I could tell Syrie was trying to muffle her sounds, and I was sure her head was turned, her mouth in her pillow. I imagined her pulling the edge of it up with one hand in an attempt to stifle the growing intensity of her passion. If so, she removed the pillow long enough to whisper something to him. I couldn’t understand much, but from the tone, she was concerned about waking me. Braylar responded, and I heard him clearly this time, “Fear not-he sleeps like the dead tonight.” She whispered something else in return, and he replied, “He’s sotted, I swear.” There was another movement, and I heard her cry out sharply, whatever momentary concern she might have had overcome with lust.
Still, her small show of modesty and consideration for what she believed to a sleeping man shamed me still further. But it still didn’t cool my heated blood. The slats groaned, and I heard him shift his weight-was he mounting her now? had she succumbed and spread her legs to accept him? — she moaned her muffled moans anew and I was sure I had my answer. Feeling torn in my two directions, I twisted my blanket in my hands and balled it into my fists, closing my eyes as tightly as I could, trying to think of the look of pain on Syrie’s brother’s face as he was mocked by the soldiers, the look on the soldier’s face as Braylar had a blade to his throat. But these were fleeting, and couldn’t distract me from the two bodies joining only a few feet away from me. I simultaneously wanted to touch myself to release the growing ache in my stomach and to scream, “I’m here!”
But I did neither and then something surprising occurred. I heard Syrie say “No.” Braylar continued groaning-was his head buried in her hair? were his hands locked in hers? was he kneading her flesh? — and she repeated herself more loudly, “No, I can’t do this.”
I still heard their bodies slapping together with the same pace, and Braylar replied through gritted teeth, “You can, Syrie, yes, yes, yes you can.”

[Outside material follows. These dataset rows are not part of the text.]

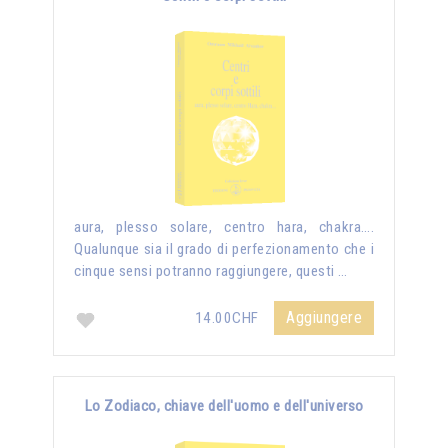
aura, plesso solare, centro hara, chakra….
Qualunque sia il grado di perfezionamento che i
cinque sensi potranno raggiungere, questi …
Aggiungere
14.00CHF
Lo Zodiaco, chiave dell'uomo e dell'universo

She said “I won’t,” loud enough that if I hadn’t already been awake her protests would’ve changed that. The slapping of skin on skin stopped then, and I heard nothing more but their heavy breathing for a few moments. I was afraid the captain was going to force himself on her, but the next thing I heard was feet hitting the wooden floor soundly. Braylar said, “Get out.” Followed by silence. Then, more loudly, “Out with you! Get dressed and go. Now.”
I imagined her holding the blanket up to her chin, her face flushed with fleeting lust and confusion. Barely above a whisper, she said, “Please. Don’t be angry. It’s just, well, were we alone and all, I’d-”

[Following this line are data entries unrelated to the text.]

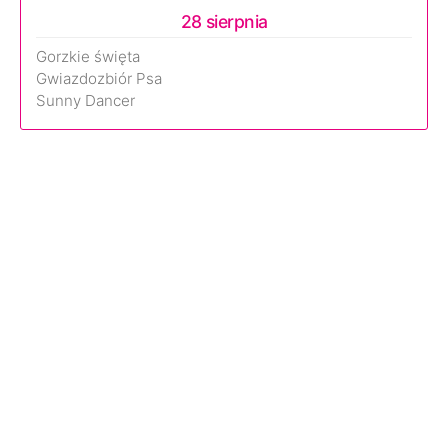
28 sierpnia
Gorzkie święta
Gwiazdozbiór Psa
Sunny Dancer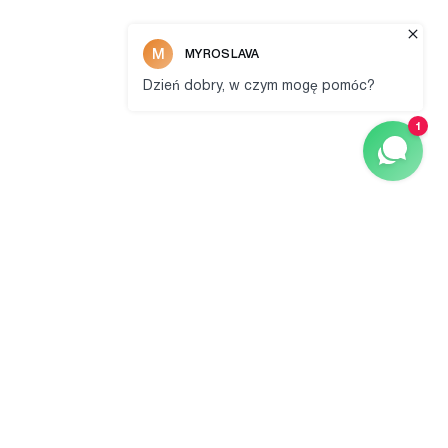
dom
fototapet
FIRMA
SKLEP
O nas
Materiały i tekstury
Nasza filozofia
Wysyłka i płatność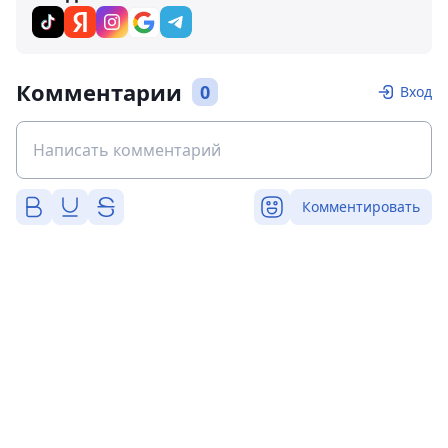
Комментарии
0
Вход
Комментировать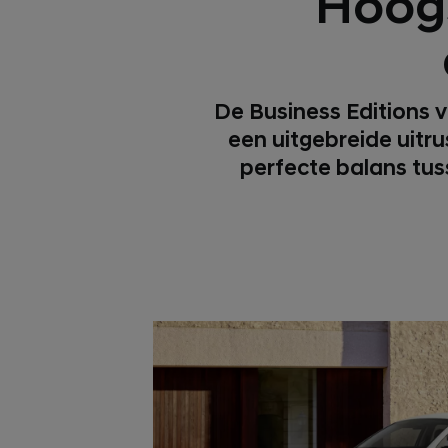
Hoogs
De Business Editions v
een uitgebreide uitru
perfecte balans tus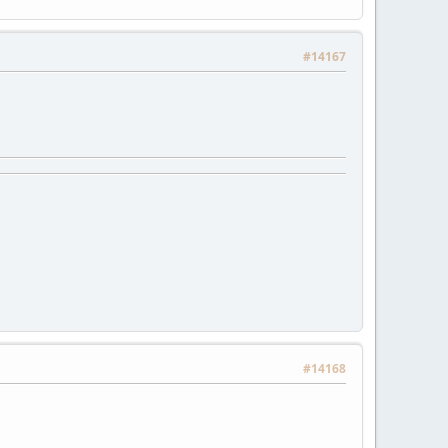
#14167
#14168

He laughed, “You grow suddenly shy in the middle of fucking a stranger because there’s an audience? No. Get out.”
I heard her shift her weight, perhaps rolling onto one elbow, touching his shoulder or his elbow, saying, “This doesn’t mean-”

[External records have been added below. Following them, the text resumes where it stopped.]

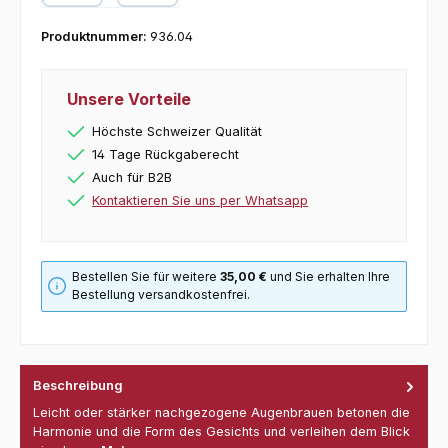
Kredit- oder Debitkarte
Produktnummer:
936.04
Unsere Vorteile
Höchste Schweizer Qualität
14 Tage Rückgaberecht
Auch für B2B
Kontaktieren Sie uns per Whatsapp
Bestellen Sie für weitere
35,00 €
und Sie erhalten Ihre
Bestellung versandkostenfrei.
Beschreibung
Leicht oder stärker nachgezogene Augenbrauen betonen die
Harmonie und die Form des Gesichts und verleihen dem Blick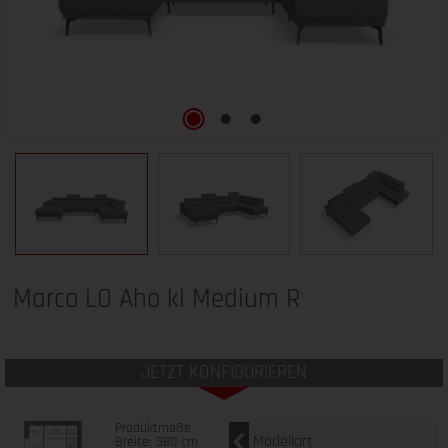
Marco LO Aho kl Medium R
JETZT KONFIGURIEREN
Produktmaße
Modellart
Breite: 380 cm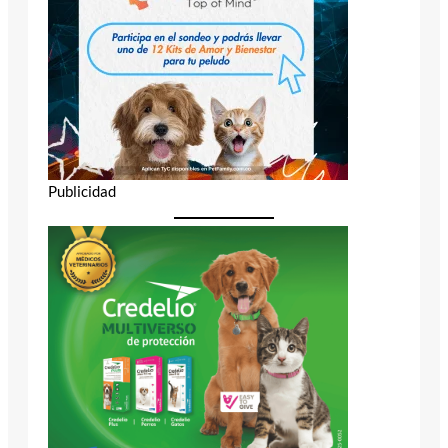
Publicidad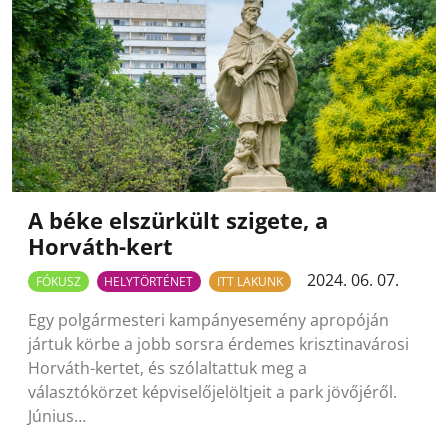
A béke elszürkült szigete, a
Horváth-kert
2024. 06. 07.
FÓKUSZ
HELYTÖRTÉNET
ITT LAKUNK
Egy polgármesteri kampányesemény apropóján
jártuk körbe a jobb sorsra érdemes krisztinavárosi
Horváth-kertet, és szólaltattuk meg a
választókörzet képviselőjelöltjeit a park jövőjéről.
Június…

But again, he didn’t let her finish. “It’s a simple word. There’s no mistaking its meaning. Much like the word ‘no.’ Out.” Whatever fire she might have still felt went out as surely as if he’d pissed on it. Which was ironic, considering what happened next. I heard him stand and take a few hesitant steps. The sound of metal rattling on the wood. A few seconds later, the sound of liquid hitting the metal. In the silence, it sounded like thunder or battle.